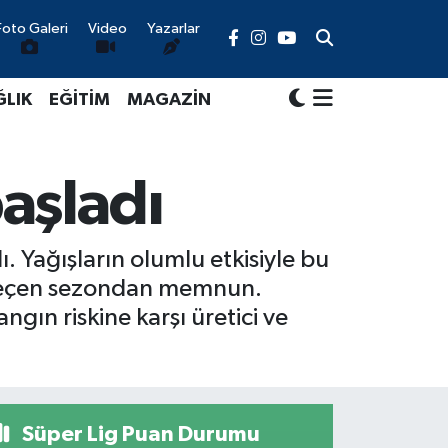
Foto Galeri
Video
Yazarlar
ĞLIK
EĞİTİM
MAGAZİN
aşladı
 Yağışların olumlu etkisiyle bu
li geçen sezondan memnun.
gın riskine karşı üretici ve
Süper Lig Puan Durumu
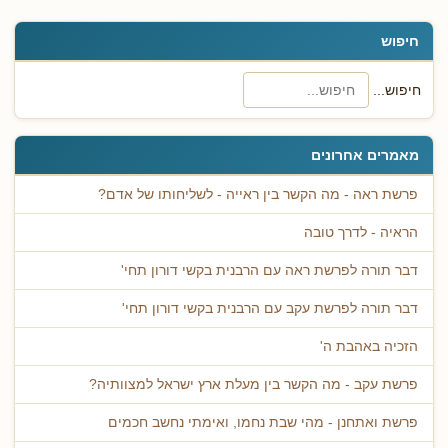
חיפוש
חיפוש...
מאמרים אחרונים
פרשת ראה - מה הקשר בין ראייה - לשליחותו של אדם?
הראיה - לדרך טובה
דבר תורה לפרשת ראה עם הרבנית בקשי דורון תחי'
דבר תורה לפרשת עקב עם הרבנית בקשי דורון תחי'
הזכיה באהבת ה'
פרשת עקב - מה הקשר בין מעלת ארץ ישראל למצוותיה?
פרשת ואתחנן - מהי שבת נחמו, ואימתי נחשב חכמים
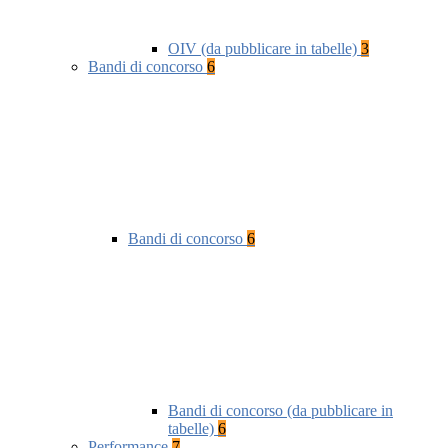
OIV (da pubblicare in tabelle)
3
Bandi di concorso
6
Bandi di concorso
6
Bandi di concorso (da pubblicare in
tabelle)
6
Performance
7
****************************************
Restate the records in full and word for word, but keep the pictures out.

Foto Galeri
Video
Yazarlar
ĞLIK
EĞİTİM
MAGAZİN
aşladı
 Yağışların olumlu etkisiyle bu
li geçen sezondan memnun.
gın riskine karşı üretici ve
Süper Lig Puan Durumu
חיפוש
חיפוש...
מאמרים אחרונים
פרשת ראה - מה הקשר בין ראייה - לשליחותו של אדם?
הראיה - לדרך טובה
דבר תורה לפרשת ראה עם הרבנית בקשי דורון תחי'
דבר תורה לפרשת עקב עם הרבנית בקשי דורון תחי'
הזכיה באהבת ה'
פרשת עקב - מה הקשר בין מעלת ארץ ישראל למצוותיה?
פרשת ואתחנן - מהי שבת נחמו, ואימתי נחשב חכמים
OIV (da pubblicare in tabelle)
3
Bandi di concorso
6
Bandi di concorso
6
Bandi di concorso (da pubblicare in
tabelle)
6
Performance
7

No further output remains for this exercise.